- What to do
Copy every entry below verbatim, except for images.
··· Data under study ···
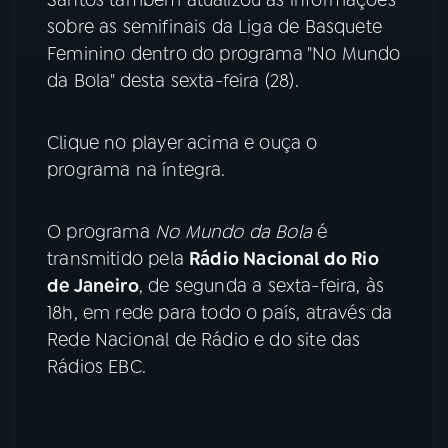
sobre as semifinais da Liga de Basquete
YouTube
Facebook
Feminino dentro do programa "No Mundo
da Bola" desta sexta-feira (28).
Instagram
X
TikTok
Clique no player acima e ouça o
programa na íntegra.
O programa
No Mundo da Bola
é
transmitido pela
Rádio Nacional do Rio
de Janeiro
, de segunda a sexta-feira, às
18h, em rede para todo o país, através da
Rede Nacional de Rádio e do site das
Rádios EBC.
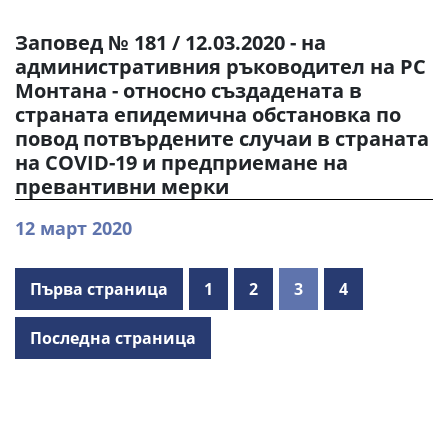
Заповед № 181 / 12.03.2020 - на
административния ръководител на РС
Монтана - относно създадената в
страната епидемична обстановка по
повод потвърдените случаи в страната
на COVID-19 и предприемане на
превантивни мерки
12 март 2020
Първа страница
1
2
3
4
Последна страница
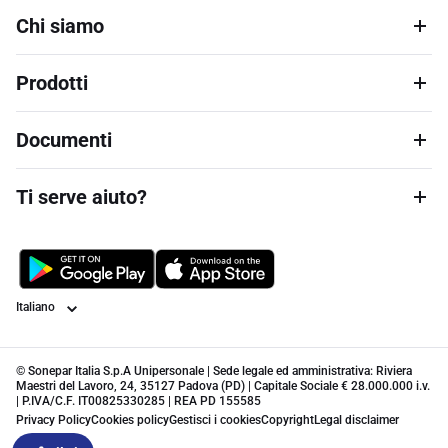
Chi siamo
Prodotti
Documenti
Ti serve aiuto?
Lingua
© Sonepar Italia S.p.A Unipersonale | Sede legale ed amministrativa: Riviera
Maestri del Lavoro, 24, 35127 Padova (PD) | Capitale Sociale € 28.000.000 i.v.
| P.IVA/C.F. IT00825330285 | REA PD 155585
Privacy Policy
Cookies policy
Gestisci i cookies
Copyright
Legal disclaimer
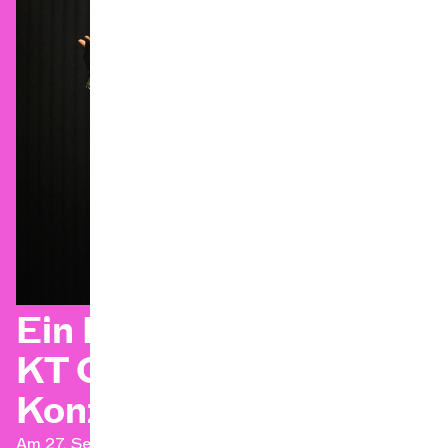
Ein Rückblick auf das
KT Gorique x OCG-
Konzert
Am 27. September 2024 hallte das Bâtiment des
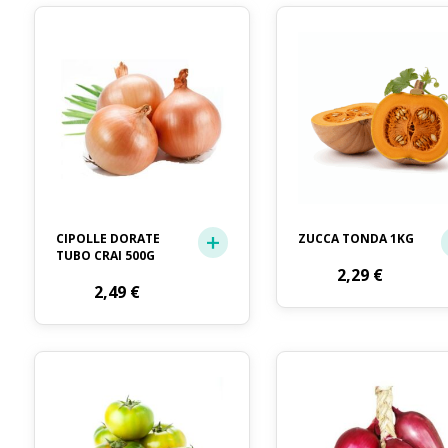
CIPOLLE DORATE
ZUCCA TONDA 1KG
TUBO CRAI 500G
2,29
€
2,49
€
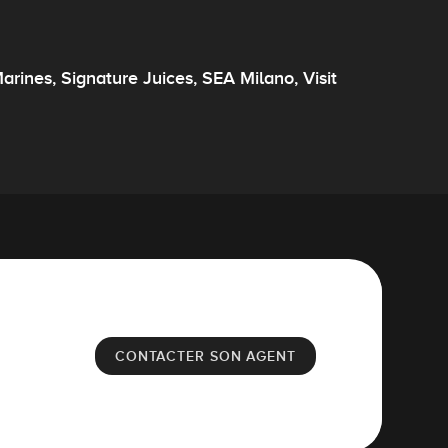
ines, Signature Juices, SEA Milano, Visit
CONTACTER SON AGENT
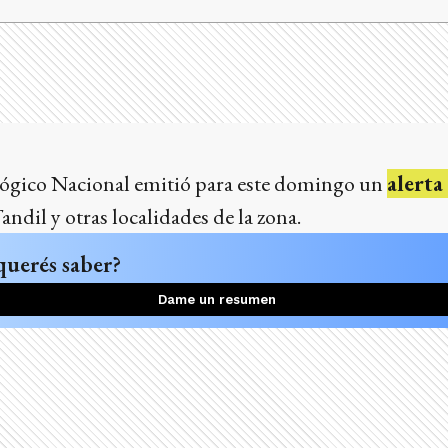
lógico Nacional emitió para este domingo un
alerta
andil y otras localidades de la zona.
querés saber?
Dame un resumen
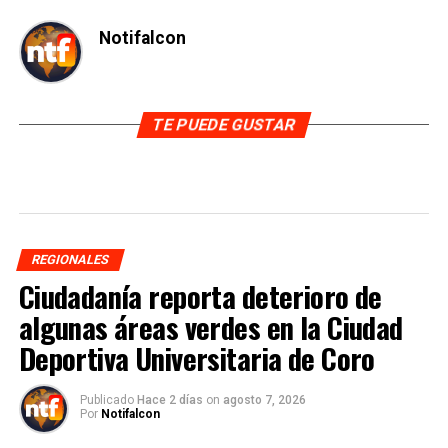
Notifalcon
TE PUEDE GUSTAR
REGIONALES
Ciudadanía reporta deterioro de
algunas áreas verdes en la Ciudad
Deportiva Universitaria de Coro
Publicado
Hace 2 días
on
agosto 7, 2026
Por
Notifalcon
···
- Output below
sobre as semifinais da Liga de Basquete
YouTube
Facebook
Feminino dentro do programa "No Mundo
da Bola" desta sexta-feira (28).
Instagram
X
TikTok
Clique no player acima e ouça o
programa na íntegra.
O programa
No Mundo da Bola
é
transmitido pela
Rádio Nacional do Rio
de Janeiro
, de segunda a sexta-feira, às
18h, em rede para todo o país, através da
Rede Nacional de Rádio e do site das
Rádios EBC.
Заповед № 181 / 12.03.2020 - на
административния ръководител на РС
Монтана - относно създадената в
страната епидемична обстановка по
повод потвърдените случаи в страната
на COVID-19 и предприемане на
превантивни мерки
12 март 2020
Първа страница
1
2
3
4
Последна страница
Chi siamo
Prodotti
Documenti
Ti serve aiuto?
Lingua
© Sonepar Italia S.p.A Unipersonale | Sede legale ed amministrativa: Riviera
Maestri del Lavoro, 24, 35127 Padova (PD) | Capitale Sociale € 28.000.000 i.v.
| P.IVA/C.F. IT00825330285 | REA PD 155585
Privacy Policy
Cookies policy
Gestisci i cookies
Copyright
Legal disclaimer
Ein Rückblick auf das
KT Gorique x OCG-
Konzert
Am 27. September 2024 hallte das Bâtiment des
CIPOLLE DORATE
ZUCCA TONDA 1KG
TUBO CRAI 500G
2,29
€
2,49
€
ines, Signature Juices, SEA Milano, Visit
CONTACTER SON AGENT
lógico Nacional emitió para este domingo un
alerta
andil y otras localidades de la zona.
querés saber?
Dame un resumen
Notifalcon
TE PUEDE GUSTAR
REGIONALES
Ciudadanía reporta deterioro de
algunas áreas verdes en la Ciudad
Deportiva Universitaria de Coro
Publicado
Hace 2 días
on
agosto 7, 2026
Por
Notifalcon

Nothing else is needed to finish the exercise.